Pre-employment cognitive testing is older than most believe. Based on historically recorded information, the first mental employment test may have been the imperial examination in China used as far back as the Han Dynasty (206 BC – 220 AD). Its use was standardized during the Song Dynasty (960 AD – 1279 AD) as a civil service exam for candidates wishing to enter the state bureaucracy. The imperial examination tested candidates’ knowledge on topics such as civil law and fiscal policy, and helped the nation transition from a military ruling class to a scholarly one. Later in its development, degrees were presented to candidates passing the examinations.
Besides making higher career paths available, the exam degrees raised a candidate’s social status as well. European missionaries brought the employment testing system back to Europe, and large entities such as the English East India Company were advised to utilize comparable methods in their employee selection process. What we consider modern cognitive testing began in France during the 1800s. In the U.S., employment testing gained popularity for government positions after 1883, and has retained that popularity to this day with the state and city job Civil Service Exams.

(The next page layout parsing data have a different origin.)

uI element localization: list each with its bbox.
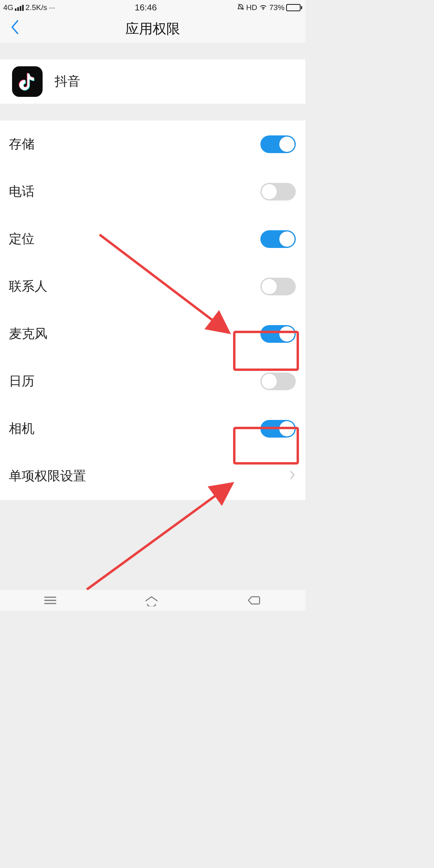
toggle-location[interactable]: [260, 230, 296, 248]
perm-label: 存储: [9, 135, 35, 153]
network-speed: 2.5K/s: [25, 3, 47, 12]
toggle-calendar[interactable]: [260, 373, 296, 390]
perm-location: 定位: [0, 215, 305, 263]
hd-label: HD: [246, 3, 257, 12]
nav-back-button[interactable]: [246, 595, 262, 606]
app-header-row: 抖音: [0, 59, 305, 104]
douyin-icon: [12, 66, 43, 97]
toggle-storage[interactable]: [260, 135, 296, 153]
signal-icon: [15, 5, 24, 11]
battery-percent: 73%: [269, 3, 285, 12]
perm-phone: 电话: [0, 168, 305, 215]
perm-label: 相机: [9, 420, 35, 438]
perm-label: 联系人: [9, 278, 47, 295]
perm-contacts: 联系人: [0, 263, 305, 310]
dnd-icon: [237, 3, 245, 13]
perm-advanced-label: 单项权限设置: [9, 467, 86, 485]
more-dots: ···: [49, 3, 55, 12]
perm-label: 麦克风: [9, 325, 47, 343]
battery-icon: [286, 4, 302, 11]
permission-list: 存储 电话 定位 联系人 麦克风 日历 相机 单项权限设置: [0, 121, 305, 500]
chevron-right-icon: [289, 471, 296, 482]
nav-home-button[interactable]: [143, 594, 160, 606]
title-bar: 应用权限: [0, 15, 305, 43]
status-bar: 4G 2.5K/s ··· 16:46 HD 73%: [0, 0, 305, 15]
clock: 16:46: [135, 2, 157, 13]
toggle-phone[interactable]: [260, 183, 296, 201]
system-nav-bar: [0, 590, 305, 611]
perm-label: 日历: [9, 373, 35, 390]
perm-label: 电话: [9, 183, 35, 201]
app-name: 抖音: [55, 73, 80, 90]
perm-storage: 存储: [0, 121, 305, 168]
perm-calendar: 日历: [0, 358, 305, 405]
perm-advanced[interactable]: 单项权限设置: [0, 452, 305, 500]
network-type: 4G: [3, 3, 13, 12]
perm-microphone: 麦克风: [0, 310, 305, 358]
toggle-microphone[interactable]: [260, 325, 296, 343]
perm-camera: 相机: [0, 405, 305, 452]
nav-recents-button[interactable]: [43, 595, 57, 606]
toggle-contacts[interactable]: [260, 278, 296, 295]
toggle-camera[interactable]: [260, 420, 296, 438]
back-button[interactable]: [8, 20, 22, 39]
perm-label: 定位: [9, 230, 35, 248]
wifi-icon: [259, 3, 268, 12]
page-title: 应用权限: [125, 20, 180, 38]
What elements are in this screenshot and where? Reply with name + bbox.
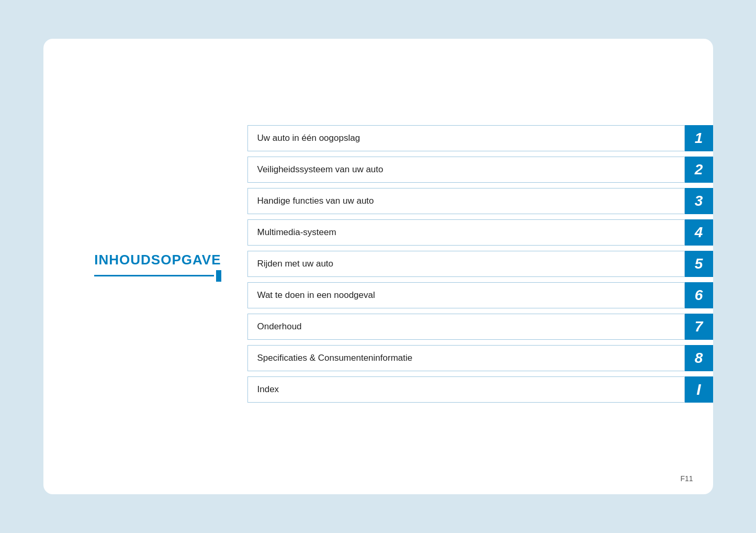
page-container: INHOUDSOPGAVE Uw auto in één oogopslag1V… [43,39,713,494]
toc-number: 5 [685,251,713,277]
toc-label: Veiligheidssysteem van uw auto [247,157,685,183]
toc-number: 3 [685,188,713,214]
toc-number: 6 [685,282,713,308]
toc-label: Wat te doen in een noodgeval [247,282,685,308]
toc-row[interactable]: Uw auto in één oogopslag1 [247,125,713,151]
toc-label: Handige functies van uw auto [247,188,685,214]
toc-row[interactable]: Veiligheidssysteem van uw auto2 [247,157,713,183]
toc-label: Index [247,376,685,403]
toc-row[interactable]: Onderhoud7 [247,314,713,340]
title-underline [94,275,213,276]
toc-row[interactable]: Wat te doen in een noodgeval6 [247,282,713,308]
toc-label: Specificaties & Consumenteninformatie [247,345,685,371]
toc-row[interactable]: Handige functies van uw auto3 [247,188,713,214]
title-square [216,270,221,282]
toc-label: Rijden met uw auto [247,251,685,277]
toc-number: 2 [685,157,713,183]
page-title: INHOUDSOPGAVE [94,252,221,268]
toc-number: I [685,376,713,403]
toc-number: 7 [685,314,713,340]
toc-label: Onderhoud [247,314,685,340]
toc-number: 1 [685,125,713,151]
right-panel: Uw auto in één oogopslag1Veiligheidssyst… [242,39,713,494]
toc-row[interactable]: IndexI [247,376,713,403]
toc-label: Multimedia-systeem [247,219,685,246]
toc-number: 4 [685,219,713,246]
title-underline-wrapper [94,270,221,282]
toc-row[interactable]: Multimedia-systeem4 [247,219,713,246]
title-block: INHOUDSOPGAVE [94,252,221,282]
toc-number: 8 [685,345,713,371]
left-panel: INHOUDSOPGAVE [43,39,242,494]
toc-label: Uw auto in één oogopslag [247,125,685,151]
toc-row[interactable]: Rijden met uw auto5 [247,251,713,277]
footer-text: F11 [680,474,693,483]
toc-row[interactable]: Specificaties & Consumenteninformatie8 [247,345,713,371]
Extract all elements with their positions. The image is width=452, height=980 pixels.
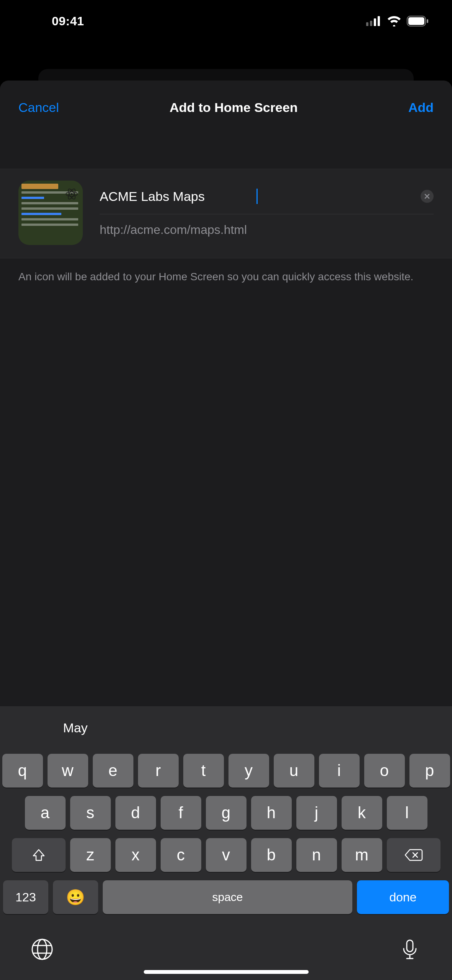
key-z[interactable]: z [70, 838, 111, 872]
cellular-icon [366, 16, 381, 26]
key-d[interactable]: d [115, 796, 156, 830]
clear-button[interactable] [421, 190, 434, 203]
key-j[interactable]: j [296, 796, 337, 830]
key-a[interactable]: a [25, 796, 66, 830]
key-p[interactable]: p [409, 754, 450, 788]
key-t[interactable]: t [183, 754, 224, 788]
key-o[interactable]: o [364, 754, 405, 788]
numbers-key[interactable]: 123 [3, 880, 48, 914]
space-key[interactable]: space [103, 880, 352, 914]
shift-icon [31, 847, 46, 863]
title-input[interactable]: ACME Labs Maps [100, 189, 256, 204]
site-thumbnail [18, 181, 83, 245]
key-u[interactable]: u [274, 754, 314, 788]
sheet-nav: Cancel Add to Home Screen Add [0, 81, 452, 134]
key-g[interactable]: g [206, 796, 247, 830]
close-icon [424, 193, 430, 199]
wifi-icon [387, 16, 401, 26]
key-row-1: q w e r t y u i o p [3, 754, 449, 788]
key-f[interactable]: f [161, 796, 201, 830]
key-w[interactable]: w [48, 754, 88, 788]
svg-point-10 [71, 193, 73, 195]
text-caret [256, 189, 258, 204]
key-l[interactable]: l [387, 796, 427, 830]
home-indicator[interactable] [144, 970, 309, 974]
backspace-icon [404, 848, 423, 862]
svg-rect-2 [374, 18, 376, 26]
mic-icon[interactable] [398, 938, 421, 961]
suggestion-bar: May [0, 706, 452, 749]
svg-point-11 [32, 939, 52, 959]
status-time: 09:41 [52, 14, 84, 28]
emoji-icon: 😀 [66, 888, 85, 906]
battery-icon [407, 16, 429, 26]
backspace-key[interactable] [387, 838, 440, 872]
add-to-home-sheet: Cancel Add to Home Screen Add ACME Labs … [0, 81, 452, 980]
bookmark-form: ACME Labs Maps http://acme.com/maps.html [0, 169, 452, 258]
emoji-key[interactable]: 😀 [53, 880, 98, 914]
done-key[interactable]: done [357, 880, 449, 914]
key-m[interactable]: m [342, 838, 382, 872]
key-v[interactable]: v [206, 838, 247, 872]
globe-icon[interactable] [31, 938, 54, 961]
key-i[interactable]: i [319, 754, 360, 788]
key-e[interactable]: e [93, 754, 133, 788]
key-x[interactable]: x [115, 838, 156, 872]
shift-key[interactable] [12, 838, 66, 872]
keyboard: May q w e r t y u i o p a s d f g [0, 706, 452, 980]
key-y[interactable]: y [228, 754, 269, 788]
key-c[interactable]: c [161, 838, 201, 872]
key-row-3: z x c v b n m [3, 838, 449, 872]
status-icons [366, 16, 429, 26]
key-row-4: 123 😀 space done [3, 880, 449, 914]
key-q[interactable]: q [2, 754, 43, 788]
url-text: http://acme.com/maps.html [100, 223, 434, 237]
form-fields: ACME Labs Maps http://acme.com/maps.html [100, 189, 434, 237]
key-s[interactable]: s [70, 796, 111, 830]
svg-rect-6 [427, 19, 428, 23]
title-field-row[interactable]: ACME Labs Maps [100, 189, 434, 214]
key-b[interactable]: b [251, 838, 292, 872]
suggestion-1[interactable]: May [0, 720, 151, 735]
key-k[interactable]: k [342, 796, 382, 830]
site-logo-icon [65, 187, 78, 201]
svg-rect-13 [407, 940, 413, 952]
sheet-title: Add to Home Screen [169, 100, 297, 115]
key-n[interactable]: n [296, 838, 337, 872]
svg-point-12 [38, 939, 47, 959]
svg-rect-3 [378, 16, 380, 26]
svg-rect-5 [408, 17, 424, 25]
svg-rect-0 [366, 22, 368, 26]
svg-rect-1 [370, 21, 372, 26]
hint-text: An icon will be added to your Home Scree… [0, 258, 452, 295]
key-r[interactable]: r [138, 754, 179, 788]
key-row-2: a s d f g h j k l [3, 796, 449, 830]
cancel-button[interactable]: Cancel [18, 100, 59, 115]
key-h[interactable]: h [251, 796, 292, 830]
add-button[interactable]: Add [408, 100, 434, 115]
status-bar: 09:41 [0, 0, 452, 42]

Another popular testing method is an employment personality assessment. Personality testing owes its roots to the antiquated practice of phrenology, or personality evaluations based on measurements of the human skull. Perhaps another of its predecessors is physiognomy, or personality assessments based on facial features and other aspects of external appearance. Phrenology and physiognomy as they were then are considered a pseudoscience today, though they may have vaguely influenced modern theatrical mentalism. Unlike cognitive testing, personality testing in a practical application plays a crucial role not in the candidate’s capacity to learn and apply the necessary information, but more so in the candidate’s willingness to perform their future job on a daily basis. Fitting in with the ever-unique company culture is another vital aspect for long term employment and effective workplace communication that is measured by a well-constructed personality assessment.